Page MenuHomePhabricator

[Clang Interpreter] Initial patch for the constexpr interpreter
ClosedPublic

Authored by nand on Jul 3 2019, 10:30 AM.

Details

Summary

This patch introduces the skeleton of the constexpr interpreter,
capable of evaluating a simple constexpr functions consisting of
if statements. The interpreter is described in more detail in the
RFC. Further patches will add more features.

Diff Detail

Repository
rL LLVM

Event Timeline

There are a very large number of changes, so older changes are hidden. Show Older Changes
nand added inline comments.Aug 13 2019, 7:05 AM
clang/lib/AST/Interp/ByteCodeGen.cpp
647–662 ↗(On Diff #213277)

This is the only case where such a switch occurs - there is another for zero initialisation, but it's quite different. A def which would capture the little common functionality would be quite ugly, so I would like to avoid it.

As for other integers, there won't be support for any. There are two more branches for the fixed-point catch-all fallback.

clang/lib/AST/Interp/ByteCodeGen.h
40 ↗(On Diff #213277)

The entry point is through the emitter which needs to call into the code generator, things don't really work if the emitter is a field.

clang/lib/AST/Interp/Pointer.h
245–249 ↗(On Diff #213277)

I haven't written things up yet since I changed quite a few things over the past few weeks. I am wrapping up support for unions and will produce a more detailed document afterwards. In the meantime, I have documented this field.

nand added a comment.Aug 13 2019, 7:18 AM

The old path-based approach is slow for most operations, while the new pointer-based approach is fast for the most common ones.
For read/write/update operations, it is enough to check the pointer and at most a single descriptor to ensure whether the operation
can be performed. For some operations, such as some pointer comparisons, in the worst case the old-style path can be reproduced by
following the pointers produced through the getBase method, allowing us to implement everything.

Extern objects are handled by allocating memory for them, allowing pointers to those regions to exist, but marking the actual storage
as extern/uninitialized and preventing reads/writes to that storage.

Some details of corner cases are not clear at this point, but the fact that we can reproduce full paths and have space to store any special
bits gives me the confidence that we can converge to a full implementation.

I want to stress again the fact that C++ has an insane number of features and I am focusing on implementing as many of them, leaving a
path towards future optimisations open.

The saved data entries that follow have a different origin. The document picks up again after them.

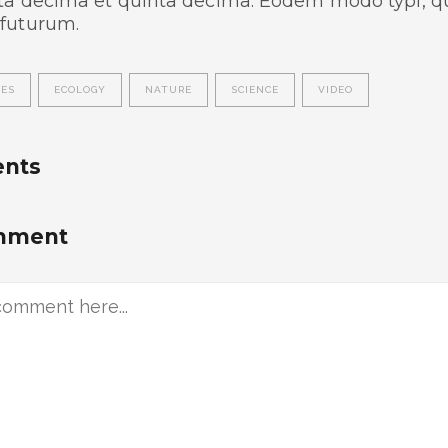
ta decima et quinta decima. Eodem modo typi, qui
 futurum.
LES
ECOLOGY
NATURE
SCIENCE
VIDEO
nts
omment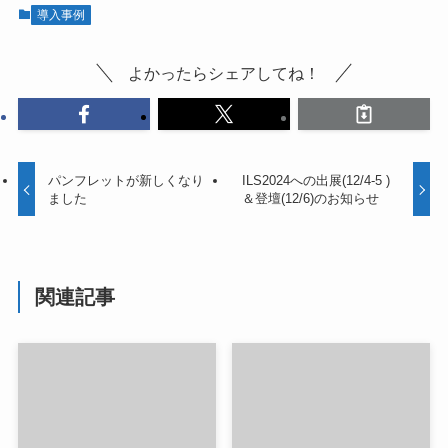
導入事例
よかったらシェアしてね！
パンフレットが新しくなり
ILS2024への出展(12/4-5 )
ました
＆登壇(12/6)のお知らせ
関連記事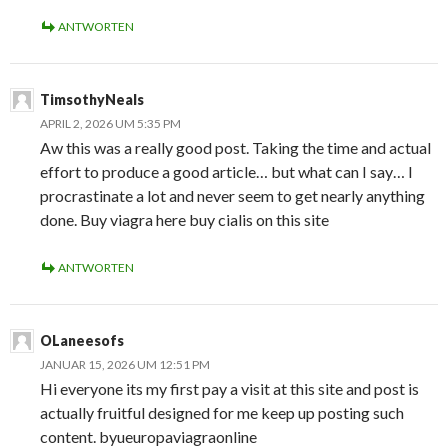
ANTWORTEN
TimsothyNeals
APRIL 2, 2026 UM 5:35 PM
Aw this was a really good post. Taking the time and actual
effort to produce a good article… but what can I say… I
procrastinate a lot and never seem to get nearly anything
done. Buy viagra here buy cialis on this site
ANTWORTEN
OLaneesofs
JANUAR 15, 2026 UM 12:51 PM
Hi everyone its my first pay a visit at this site and post is
actually fruitful designed for me keep up posting such
content. byueuropaviagraonline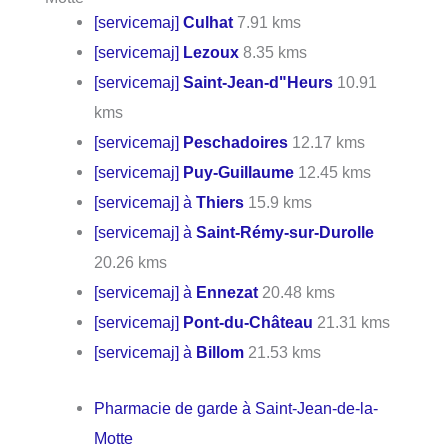
[servicemaj]
Culhat
7.91 kms
[servicemaj]
Lezoux
8.35 kms
[servicemaj]
Saint-Jean-d"Heurs
10.91
kms
[servicemaj]
Peschadoires
12.17 kms
[servicemaj]
Puy-Guillaume
12.45 kms
[servicemaj] à
Thiers
15.9 kms
[servicemaj] à
Saint-Rémy-sur-Durolle
20.26 kms
[servicemaj] à
Ennezat
20.48 kms
[servicemaj]
Pont-du-Château
21.31 kms
[servicemaj] à
Billom
21.53 kms
Pharmacie de garde à Saint-Jean-de-la-
Motte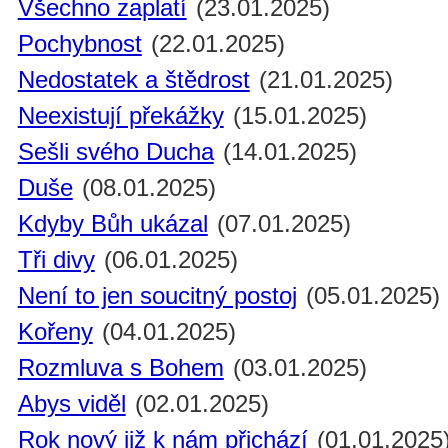
Všechno zaplatí
(23.01.2025)
Pochybnost
(22.01.2025)
Nedostatek a štědrost
(21.01.2025)
Neexistují překážky
(15.01.2025)
Sešli svého Ducha
(14.01.2025)
Duše
(08.01.2025)
Kdyby Bůh ukázal
(07.01.2025)
Tři divy
(06.01.2025)
Není to jen soucitný postoj
(05.01.2025)
Kořeny
(04.01.2025)
Rozmluva s Bohem
(03.01.2025)
Abys viděl
(02.01.2025)
Rok nový již k nám přichází
(01.01.2025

I do not want to clobber initial patches with optimisations that would increase complexity - the
few things we do with direct local reads/writes and improved loops already yield significant speedupds.

I think we're past the point of large-scale structural comments that are better addressed before the first commit, and it'd be much better to make incremental improvements from here.

Please go ahead and commit this, and we can iterate in-tree from now on. Thanks!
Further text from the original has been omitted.